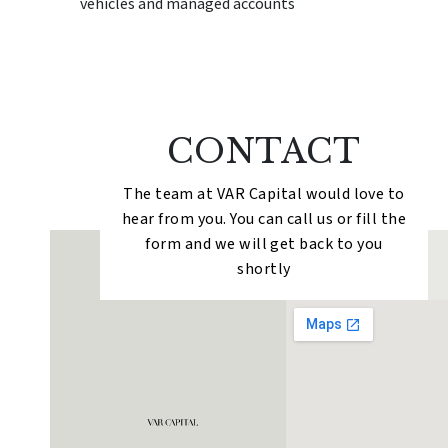
vehicles and managed accounts
CONTACT
The team at VAR Capital would love to
hear from you. You can call us or fill the
form and we will get back to you
shortly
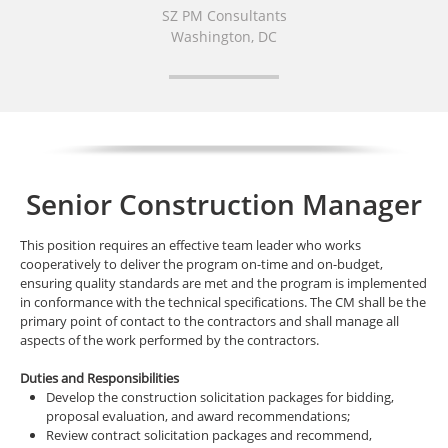
SZ PM Consultants
Washington, DC
Senior Construction Manager
This position requires an effective team leader who works
cooperatively to deliver the program on-time and on-budget,
ensuring quality standards are met and the program is implemented
in conformance with the technical specifications. The CM shall be the
primary point of contact to the contractors and shall manage all
aspects of the work performed by the contractors.
Duties and Responsibilities
Develop the construction solicitation packages for bidding,
proposal evaluation, and award recommendations;
Review contract solicitation packages and recommend,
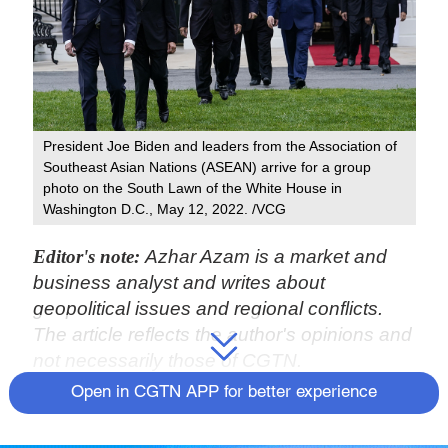
President Joe Biden and leaders from the Association of
Southeast Asian Nations (ASEAN) arrive for a group
photo on the South Lawn of the White House in
Washington D.C., May 12, 2022. /VCG
Editor's note:
Azhar Azam is a market and
business analyst and writes about
geopolitical issues and regional conflicts.
The article reflects the author's opinions and
not necessarily those of CGTN.
Open in CGTN APP for better experience
At the White House, U.S. President Joe
Biden hoped to kick-start a "new era of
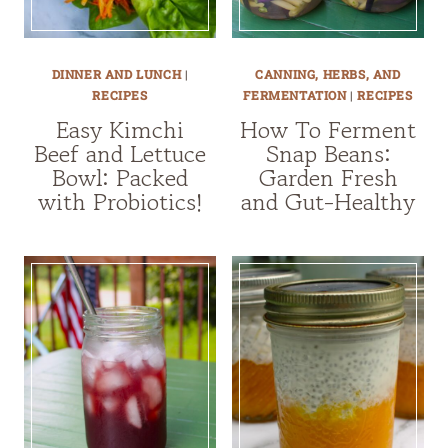
DINNER AND LUNCH
|
CANNING, HERBS, AND
RECIPES
FERMENTATION
|
RECIPES
Easy Kimchi
How To Ferment
Beef and Lettuce
Snap Beans:
Bowl: Packed
Garden Fresh
with Probiotics!
and Gut-Healthy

+ + + +

#### [TASK]
Write out exactly the lines from the one containing "proposal evaluation, and" through the last line of the records above, both ends included, and leave out any pictures.

#### [WRITTEN REPLY]
proposal evaluation, and award recommendations;
Review contract solicitation packages and recommend,
President Joe Biden and leaders from the Association of
Southeast Asian Nations (ASEAN) arrive for a group
photo on the South Lawn of the White House in
Washington D.C., May 12, 2022. /VCG
Editor's note:
Azhar Azam is a market and
business analyst and writes about
geopolitical issues and regional conflicts.
The article reflects the author's opinions and
not necessarily those of CGTN.
Open in CGTN APP for better experience
At the White House, U.S. President Joe
Biden hoped to kick-start a "new era of
DINNER AND LUNCH
|
CANNING, HERBS, AND
RECIPES
FERMENTATION
|
RECIPES
Easy Kimchi
How To Ferment
Beef and Lettuce
Snap Beans:
Bowl: Packed
Garden Fresh
with Probiotics!
and Gut-Healthy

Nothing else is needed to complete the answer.